26. The pharmaceutical composition or kit of claim 18, wherein the antibody or antigen binding portion thereof comprises: (a) heavy chain CDR1, CDR2 and CDR3 sequences respectively comprising SEQ ID NO:126-128, and/or light chain CDR1, CDR2 and CDR3 sequences respectively comprising SEQ ID NO:151-153; (b) heavy chain CDR1, CDR2 and CDR3 sequences respectively comprising SEQ ID NO: 126-128, and/or light chain CDR1, CDR2 and CDR3 sequences respectively comprising SEQ ID NO: 156-158; (c) heavy chain CDR1, CDR2 and CDR3 sequences respectively comprising SEQ ID NO: 131-133, and/or light chain CDR1, CDR2 and CDR3 sequences respectively comprising SEQ ID NO: 151-153; (d) heavy chain CDR1, CDR2 and CDR3 sequences respectively comprising SEQ ID NO: 131-133, and/or light chain CDR1, CDR2 and CDR3 sequences respectively comprising SEQ ID NO: 156-158; (e) heavy chain CDR1, CDR2 and CDR3 sequences respectively comprising SEQ ID NO: 136-138, and/or light chain CDR1, CDR2 and CDR3 sequences respectively comprising SEQ ID NO: 161-163; (f) heavy chain CDR1, CDR2 and CDR3 sequences respectively comprising SEQ ID NO: 136-138, and/or light chain CDR1, CDR2 and CDR3 sequences respectively comprising SEQ ID NO: 166-168; (g) heavy chain CDR1, CDR2 and CDR3 sequences respectively comprising SEQ ID NO: 141-143, and/or light chain CDR1, CDR2 and CDR3 sequences respectively comprising SEQ ID NO: 161-163; (h) heavy chain CDR1, CDR2 and CDR3 sequences respectively comprising SEQ ID NO: 141-143, and/or light chain CDR1, CDR2 and CDR3 sequences respectively comprising SEQ ID NO: 166-168; (i) heavy chain CDR1, CDR2 and CDR3 sequences respectively comprising SEQ ID NO: 146-148, and/or light chain CDR1, CDR2 and CDR3 sequences respectively comprising SEQ ID NO: 161-163; (j) heavy chain CDR1, CDR2 and CDR3 sequences respectively comprising SEQ ID NO: 146-148, and/or light chain CDR1, CDR2 and CDR3 sequences respectively comprising SEQ ID NO: 171-173; optionally, the antibody or antigen binding portion thereof inhibits the CD73 hydrolase activity and mediates the endocytosis of CD73 on the cell surface.

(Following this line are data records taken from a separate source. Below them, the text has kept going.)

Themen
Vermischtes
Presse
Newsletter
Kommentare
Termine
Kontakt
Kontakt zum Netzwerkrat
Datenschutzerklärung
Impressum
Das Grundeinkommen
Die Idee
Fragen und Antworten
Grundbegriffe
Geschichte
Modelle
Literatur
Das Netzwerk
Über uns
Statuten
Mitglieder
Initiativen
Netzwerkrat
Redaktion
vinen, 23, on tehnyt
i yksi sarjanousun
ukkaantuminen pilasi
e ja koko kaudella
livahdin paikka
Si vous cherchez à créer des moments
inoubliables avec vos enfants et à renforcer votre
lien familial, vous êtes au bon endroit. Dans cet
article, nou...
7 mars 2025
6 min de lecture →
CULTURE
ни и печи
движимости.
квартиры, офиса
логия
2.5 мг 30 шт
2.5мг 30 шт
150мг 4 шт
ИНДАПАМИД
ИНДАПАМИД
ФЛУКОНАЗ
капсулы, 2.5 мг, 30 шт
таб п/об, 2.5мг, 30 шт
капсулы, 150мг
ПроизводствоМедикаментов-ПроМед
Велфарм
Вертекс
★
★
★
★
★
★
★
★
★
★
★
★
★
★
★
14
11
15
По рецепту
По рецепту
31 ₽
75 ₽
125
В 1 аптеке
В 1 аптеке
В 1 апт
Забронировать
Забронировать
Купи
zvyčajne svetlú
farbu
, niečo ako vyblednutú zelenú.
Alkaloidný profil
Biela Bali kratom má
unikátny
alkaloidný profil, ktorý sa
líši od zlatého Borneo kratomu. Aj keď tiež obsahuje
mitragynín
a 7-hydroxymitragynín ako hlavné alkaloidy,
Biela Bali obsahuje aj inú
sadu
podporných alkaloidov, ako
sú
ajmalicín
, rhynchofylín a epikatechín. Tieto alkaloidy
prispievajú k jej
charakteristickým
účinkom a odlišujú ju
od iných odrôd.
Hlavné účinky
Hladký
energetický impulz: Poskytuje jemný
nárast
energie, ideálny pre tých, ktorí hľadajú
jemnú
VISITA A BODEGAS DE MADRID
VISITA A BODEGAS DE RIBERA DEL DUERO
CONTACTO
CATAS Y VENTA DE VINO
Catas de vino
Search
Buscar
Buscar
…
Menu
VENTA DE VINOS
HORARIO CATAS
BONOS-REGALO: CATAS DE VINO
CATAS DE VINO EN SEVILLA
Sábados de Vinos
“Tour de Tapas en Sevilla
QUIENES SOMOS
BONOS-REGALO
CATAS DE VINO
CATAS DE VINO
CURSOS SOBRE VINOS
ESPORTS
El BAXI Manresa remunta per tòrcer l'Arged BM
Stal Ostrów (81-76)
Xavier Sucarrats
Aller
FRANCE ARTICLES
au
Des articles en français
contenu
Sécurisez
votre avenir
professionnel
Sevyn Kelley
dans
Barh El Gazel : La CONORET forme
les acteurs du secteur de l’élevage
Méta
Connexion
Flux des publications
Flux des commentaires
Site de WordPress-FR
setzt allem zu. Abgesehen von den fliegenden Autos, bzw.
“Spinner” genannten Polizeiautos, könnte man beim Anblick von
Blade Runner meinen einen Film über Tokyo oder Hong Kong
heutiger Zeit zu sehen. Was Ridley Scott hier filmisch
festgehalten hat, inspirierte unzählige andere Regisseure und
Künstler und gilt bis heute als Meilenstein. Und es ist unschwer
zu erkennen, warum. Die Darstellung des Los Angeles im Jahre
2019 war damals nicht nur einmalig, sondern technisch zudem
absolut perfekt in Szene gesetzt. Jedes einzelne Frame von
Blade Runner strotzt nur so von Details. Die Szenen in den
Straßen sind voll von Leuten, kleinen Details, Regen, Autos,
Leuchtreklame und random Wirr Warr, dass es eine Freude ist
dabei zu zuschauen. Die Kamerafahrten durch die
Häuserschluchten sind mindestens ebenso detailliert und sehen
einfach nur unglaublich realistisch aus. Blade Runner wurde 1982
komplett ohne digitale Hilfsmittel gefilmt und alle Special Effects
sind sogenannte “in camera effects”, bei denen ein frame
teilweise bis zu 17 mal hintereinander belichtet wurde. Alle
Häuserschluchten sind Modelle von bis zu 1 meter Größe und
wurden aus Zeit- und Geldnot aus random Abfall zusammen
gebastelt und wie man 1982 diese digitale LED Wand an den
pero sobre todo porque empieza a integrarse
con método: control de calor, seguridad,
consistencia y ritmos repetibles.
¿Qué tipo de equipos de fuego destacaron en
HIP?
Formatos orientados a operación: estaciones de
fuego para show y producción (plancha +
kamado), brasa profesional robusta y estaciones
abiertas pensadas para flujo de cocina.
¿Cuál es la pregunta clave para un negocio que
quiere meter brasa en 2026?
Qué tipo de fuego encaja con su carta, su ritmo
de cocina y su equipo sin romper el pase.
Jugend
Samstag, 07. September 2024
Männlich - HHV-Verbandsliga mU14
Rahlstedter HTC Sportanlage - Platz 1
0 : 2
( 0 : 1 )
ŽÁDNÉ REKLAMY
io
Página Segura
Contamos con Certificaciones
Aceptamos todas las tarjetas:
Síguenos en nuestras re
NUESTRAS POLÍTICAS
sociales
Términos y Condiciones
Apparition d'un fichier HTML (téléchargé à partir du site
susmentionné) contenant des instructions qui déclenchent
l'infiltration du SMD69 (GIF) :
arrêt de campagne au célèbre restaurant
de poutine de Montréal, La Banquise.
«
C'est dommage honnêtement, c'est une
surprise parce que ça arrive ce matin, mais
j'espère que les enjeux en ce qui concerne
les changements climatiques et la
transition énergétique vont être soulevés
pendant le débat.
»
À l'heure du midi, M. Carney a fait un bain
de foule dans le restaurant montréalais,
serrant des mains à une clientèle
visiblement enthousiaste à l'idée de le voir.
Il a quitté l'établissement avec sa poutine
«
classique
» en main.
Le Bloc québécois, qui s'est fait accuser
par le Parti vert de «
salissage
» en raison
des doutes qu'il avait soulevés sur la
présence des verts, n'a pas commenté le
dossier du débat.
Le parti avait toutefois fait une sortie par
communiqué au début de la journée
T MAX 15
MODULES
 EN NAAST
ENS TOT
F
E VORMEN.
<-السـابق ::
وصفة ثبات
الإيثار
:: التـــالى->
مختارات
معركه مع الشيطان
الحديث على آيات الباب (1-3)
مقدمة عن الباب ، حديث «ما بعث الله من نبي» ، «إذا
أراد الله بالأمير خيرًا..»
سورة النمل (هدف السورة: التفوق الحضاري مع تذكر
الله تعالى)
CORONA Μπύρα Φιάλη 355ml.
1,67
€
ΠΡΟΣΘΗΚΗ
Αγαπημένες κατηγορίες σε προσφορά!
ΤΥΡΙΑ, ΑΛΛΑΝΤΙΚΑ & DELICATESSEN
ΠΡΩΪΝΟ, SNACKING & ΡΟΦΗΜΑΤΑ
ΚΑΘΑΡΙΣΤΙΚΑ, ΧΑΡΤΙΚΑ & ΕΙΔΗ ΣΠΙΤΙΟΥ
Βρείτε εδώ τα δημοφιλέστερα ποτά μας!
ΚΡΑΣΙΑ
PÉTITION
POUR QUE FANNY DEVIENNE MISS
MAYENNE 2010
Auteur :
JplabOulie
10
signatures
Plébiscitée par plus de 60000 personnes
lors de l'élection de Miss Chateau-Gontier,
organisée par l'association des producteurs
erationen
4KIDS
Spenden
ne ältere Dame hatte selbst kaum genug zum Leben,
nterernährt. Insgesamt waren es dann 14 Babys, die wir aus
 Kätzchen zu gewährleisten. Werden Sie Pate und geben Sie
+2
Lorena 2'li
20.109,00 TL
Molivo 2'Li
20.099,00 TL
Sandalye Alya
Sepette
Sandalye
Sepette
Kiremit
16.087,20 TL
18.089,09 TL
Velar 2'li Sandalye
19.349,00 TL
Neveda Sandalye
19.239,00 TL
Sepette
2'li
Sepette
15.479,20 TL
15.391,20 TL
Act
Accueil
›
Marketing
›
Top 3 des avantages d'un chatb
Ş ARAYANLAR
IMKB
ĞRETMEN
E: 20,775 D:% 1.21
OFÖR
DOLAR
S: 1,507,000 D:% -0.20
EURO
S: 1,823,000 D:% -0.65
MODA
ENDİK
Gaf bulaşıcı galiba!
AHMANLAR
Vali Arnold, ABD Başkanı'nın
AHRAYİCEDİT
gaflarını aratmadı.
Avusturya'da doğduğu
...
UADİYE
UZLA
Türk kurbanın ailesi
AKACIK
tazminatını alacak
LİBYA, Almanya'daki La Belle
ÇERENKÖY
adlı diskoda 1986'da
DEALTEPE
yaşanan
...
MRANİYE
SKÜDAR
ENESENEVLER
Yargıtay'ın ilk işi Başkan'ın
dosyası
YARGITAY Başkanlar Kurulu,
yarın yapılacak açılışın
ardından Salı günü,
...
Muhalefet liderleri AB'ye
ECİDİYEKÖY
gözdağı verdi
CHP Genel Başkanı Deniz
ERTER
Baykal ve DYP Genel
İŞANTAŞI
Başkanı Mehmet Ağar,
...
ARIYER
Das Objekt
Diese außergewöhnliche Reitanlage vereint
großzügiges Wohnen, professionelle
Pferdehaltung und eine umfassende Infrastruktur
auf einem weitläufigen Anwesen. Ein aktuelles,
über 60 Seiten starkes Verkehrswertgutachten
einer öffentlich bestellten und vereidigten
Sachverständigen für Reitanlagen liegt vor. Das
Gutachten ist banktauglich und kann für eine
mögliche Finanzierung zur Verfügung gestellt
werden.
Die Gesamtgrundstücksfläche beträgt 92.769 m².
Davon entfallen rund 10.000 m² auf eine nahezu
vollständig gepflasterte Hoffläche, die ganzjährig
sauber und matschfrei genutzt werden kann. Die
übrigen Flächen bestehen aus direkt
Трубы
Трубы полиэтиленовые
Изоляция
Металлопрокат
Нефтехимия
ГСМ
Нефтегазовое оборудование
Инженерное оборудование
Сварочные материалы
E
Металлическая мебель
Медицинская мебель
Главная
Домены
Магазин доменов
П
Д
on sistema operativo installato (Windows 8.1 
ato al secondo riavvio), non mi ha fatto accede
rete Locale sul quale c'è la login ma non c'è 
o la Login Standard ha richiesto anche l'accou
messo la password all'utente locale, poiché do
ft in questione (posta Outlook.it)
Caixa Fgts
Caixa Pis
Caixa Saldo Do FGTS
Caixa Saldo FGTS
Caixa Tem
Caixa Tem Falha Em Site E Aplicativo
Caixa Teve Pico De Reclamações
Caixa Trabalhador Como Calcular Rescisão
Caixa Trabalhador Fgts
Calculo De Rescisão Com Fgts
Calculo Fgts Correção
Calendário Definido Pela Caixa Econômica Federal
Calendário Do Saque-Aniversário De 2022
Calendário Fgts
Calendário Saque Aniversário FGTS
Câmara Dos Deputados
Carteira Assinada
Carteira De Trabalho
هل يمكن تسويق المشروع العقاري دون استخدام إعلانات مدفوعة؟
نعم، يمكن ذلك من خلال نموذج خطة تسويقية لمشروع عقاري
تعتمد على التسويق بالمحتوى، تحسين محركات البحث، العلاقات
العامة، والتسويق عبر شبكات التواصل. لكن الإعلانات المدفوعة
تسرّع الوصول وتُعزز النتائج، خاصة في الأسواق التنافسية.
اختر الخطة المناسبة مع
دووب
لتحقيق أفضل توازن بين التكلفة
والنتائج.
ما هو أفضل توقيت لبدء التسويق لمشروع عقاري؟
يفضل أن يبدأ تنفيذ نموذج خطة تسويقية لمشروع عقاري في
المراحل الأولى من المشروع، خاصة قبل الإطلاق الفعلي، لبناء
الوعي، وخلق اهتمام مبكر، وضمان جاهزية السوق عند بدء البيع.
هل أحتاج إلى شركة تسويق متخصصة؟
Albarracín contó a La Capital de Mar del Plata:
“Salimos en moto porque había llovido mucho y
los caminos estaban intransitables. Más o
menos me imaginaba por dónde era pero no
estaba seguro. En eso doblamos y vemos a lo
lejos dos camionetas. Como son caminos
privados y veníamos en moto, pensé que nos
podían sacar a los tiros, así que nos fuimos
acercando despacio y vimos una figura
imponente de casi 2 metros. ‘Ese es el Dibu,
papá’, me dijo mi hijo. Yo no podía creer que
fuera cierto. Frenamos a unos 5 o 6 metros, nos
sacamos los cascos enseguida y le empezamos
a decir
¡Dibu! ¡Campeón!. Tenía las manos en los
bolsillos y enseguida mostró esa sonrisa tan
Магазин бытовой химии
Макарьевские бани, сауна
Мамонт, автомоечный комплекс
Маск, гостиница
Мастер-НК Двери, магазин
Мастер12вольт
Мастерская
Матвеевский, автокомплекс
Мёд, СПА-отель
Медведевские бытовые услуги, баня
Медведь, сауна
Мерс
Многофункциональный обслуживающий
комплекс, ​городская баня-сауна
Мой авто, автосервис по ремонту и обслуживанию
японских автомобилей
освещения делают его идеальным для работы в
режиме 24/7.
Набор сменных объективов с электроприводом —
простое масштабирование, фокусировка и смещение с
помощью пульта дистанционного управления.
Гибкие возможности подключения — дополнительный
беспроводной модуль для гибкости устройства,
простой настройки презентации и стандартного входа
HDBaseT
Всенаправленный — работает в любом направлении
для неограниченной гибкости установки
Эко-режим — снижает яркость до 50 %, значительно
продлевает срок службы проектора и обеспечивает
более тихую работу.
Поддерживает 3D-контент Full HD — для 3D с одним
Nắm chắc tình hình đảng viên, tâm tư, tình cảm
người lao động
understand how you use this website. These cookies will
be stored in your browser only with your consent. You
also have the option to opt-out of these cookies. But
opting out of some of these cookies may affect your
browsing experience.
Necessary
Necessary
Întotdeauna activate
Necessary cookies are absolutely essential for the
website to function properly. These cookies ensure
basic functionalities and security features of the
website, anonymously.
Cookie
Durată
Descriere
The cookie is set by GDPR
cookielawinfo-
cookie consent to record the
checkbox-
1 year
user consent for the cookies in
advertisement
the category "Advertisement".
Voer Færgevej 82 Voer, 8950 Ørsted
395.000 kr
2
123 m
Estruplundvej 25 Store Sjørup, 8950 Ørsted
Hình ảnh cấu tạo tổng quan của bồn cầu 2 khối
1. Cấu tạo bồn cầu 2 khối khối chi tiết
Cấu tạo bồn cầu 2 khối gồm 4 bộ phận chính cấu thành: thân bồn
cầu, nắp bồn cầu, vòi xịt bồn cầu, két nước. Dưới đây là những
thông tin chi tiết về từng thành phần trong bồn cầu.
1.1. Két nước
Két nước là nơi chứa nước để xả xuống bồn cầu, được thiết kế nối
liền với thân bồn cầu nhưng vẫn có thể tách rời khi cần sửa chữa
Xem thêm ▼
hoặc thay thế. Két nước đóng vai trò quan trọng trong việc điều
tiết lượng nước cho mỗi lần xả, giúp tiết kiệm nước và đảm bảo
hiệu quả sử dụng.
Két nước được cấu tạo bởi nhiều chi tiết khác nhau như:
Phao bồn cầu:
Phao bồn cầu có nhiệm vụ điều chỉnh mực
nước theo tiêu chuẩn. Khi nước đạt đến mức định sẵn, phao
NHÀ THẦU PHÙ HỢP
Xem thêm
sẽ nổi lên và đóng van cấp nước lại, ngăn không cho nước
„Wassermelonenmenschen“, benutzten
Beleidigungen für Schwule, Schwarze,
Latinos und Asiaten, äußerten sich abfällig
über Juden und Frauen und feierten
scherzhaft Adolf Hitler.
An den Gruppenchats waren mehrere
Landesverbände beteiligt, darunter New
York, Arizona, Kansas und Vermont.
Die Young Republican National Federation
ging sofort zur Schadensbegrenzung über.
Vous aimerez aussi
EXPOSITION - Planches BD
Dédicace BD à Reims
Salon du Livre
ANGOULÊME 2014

27. The pharmaceutical composition or kit of claim 18, wherein the antibody or antigen binding portion thereof comprises a heavy chain CDR1 selected from amino acid sequence SEQ ID NO:146, a heavy chain CDR2 selected from amino acid sequence SEQ ID NO:147, a heavy chain CDR3 selected from amino acid sequence SEQ ID NO:148; and a light chain CDR1 selected from amino acid sequence SEQ ID NO:171, a light chain CDR2 selected from amino acid sequence SEQ ID NO:172, a light chain CDR3 selected from amino acid sequence SEQ ID NO:173, or the antibody or antigen binding portion thereof comprises a heavy chain variable region selected from SEQ ID NO:145 and a light chain variable region selected from SEQ ID NO: 170.